Playwright, poet, and rabble-rouser Christopher Marlowe was born in February of 1564. He attended The King's School in Canterbury before going to Cambridge, where he became one of the so-called "University Wits," a group of writers dedicated to establishing new forms of poetry and theatre in the English Renaissance.
Much of Marlowe's life is a mystery. There is ample evidence to support his atheistic beliefs and his questionable morality, but conclusions about these things are difficult. The most persistent lore about Marlowe was that he was a spy for Queen Elizabeth's court, probably recruited while at Cambridge. Marlowe was known to drink, eat, and spend lavishly--at a greater expense than his meager scholarship would allow. He was arrested in 1592 while in the Netherlands, but no charges were ever brought against him.

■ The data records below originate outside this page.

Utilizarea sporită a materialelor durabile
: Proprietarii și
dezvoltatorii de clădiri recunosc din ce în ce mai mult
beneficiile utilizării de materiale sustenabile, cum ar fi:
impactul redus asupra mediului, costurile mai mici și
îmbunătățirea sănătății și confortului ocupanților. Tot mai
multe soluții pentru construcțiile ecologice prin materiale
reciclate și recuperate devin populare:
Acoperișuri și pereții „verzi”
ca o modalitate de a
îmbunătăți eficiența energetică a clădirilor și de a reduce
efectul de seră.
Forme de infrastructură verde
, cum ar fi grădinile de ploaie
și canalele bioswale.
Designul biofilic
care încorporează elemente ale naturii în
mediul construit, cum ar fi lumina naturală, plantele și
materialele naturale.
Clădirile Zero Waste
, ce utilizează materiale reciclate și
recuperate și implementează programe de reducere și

Whether or not he was a spy, there is no doubt that Marlowe enjoyed great popularity throughout London. He often collaborated with actor Edward Alleyn and the Admiral's Men to bring to life his celebrated plays: Tamburlaine, The Jew of Malta, and Doctor Faustus. Marlowe also wrote a history play, Edward II, which clearly inspired Shakespeare's Richard II. One of Marlowe's most ambitious plays--The Massacre at Paris-was a retelling of the St. Bartholomew's Day Massacre and a political warning about religious insurrection. Marlowe's powerful tragedies and complex characters were foundational for the development of English Renaissance theatre.
While in London, he roomed with Thomas Kyd, writer of The Spanish Tragedy (which established the success of the revenge tragedy genre in England). It is perhaps this association with Marlowe that brought about Kyd's arrest, torture, and death for being a heretic. Marlowe was a self-proclaimed atheist, and the incriminating pamphlets found in Kyd's lodgings in 1593 most likely belonged to him. On May 18, a warrant was issued for Marlowe's arrest, even though he was never taken into custody and in fact reported himself to the courts. Accounts of how and why differ, but Marlowe was murdered on May 30 in a London tavern, apparently in a dispute over the bill.

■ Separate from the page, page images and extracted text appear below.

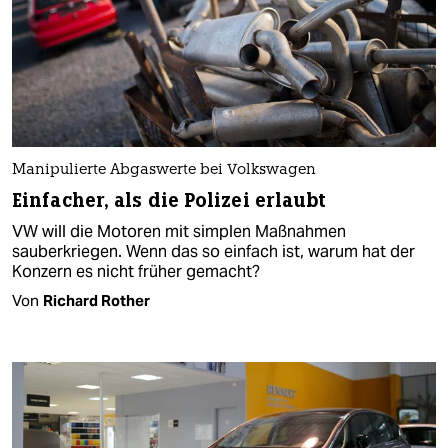
Manipulierte Abgaswerte bei Volkswagen
Einfacher, als die Polizei erlaubt
VW will die Motoren mit simplen Maßnahmen
sauberkriegen. Wenn das so einfach ist, warum hat der
Konzern es nicht früher gemacht?
Von
Richard Rother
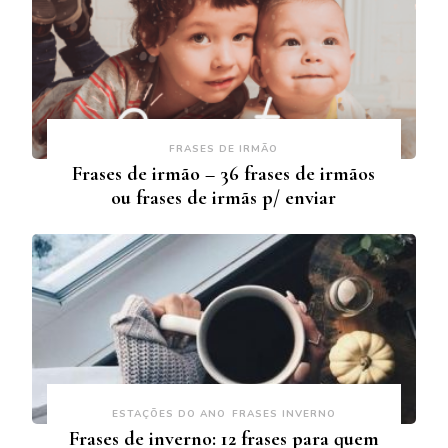
FRASES DE IRMÃO
Frases de irmão – 36 frases de irmãos
ou frases de irmãs p/ enviar
ESTAÇÕES DO ANO
FRASES INVERNO
Frases de inverno: 12 frases para quem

Marlowe's legacy lives on after his death; conspiracy theorists wonder if his murder was staged, if he was the true author of Shakespeare's plays, and what exactly he knew about the English court. The uncertainty of his life lends to the uncertainty of his death. But there is no doubt that Marlowe was one of the great writers of the late sixteenth century, with a profound influences on the playwrights who would follow him.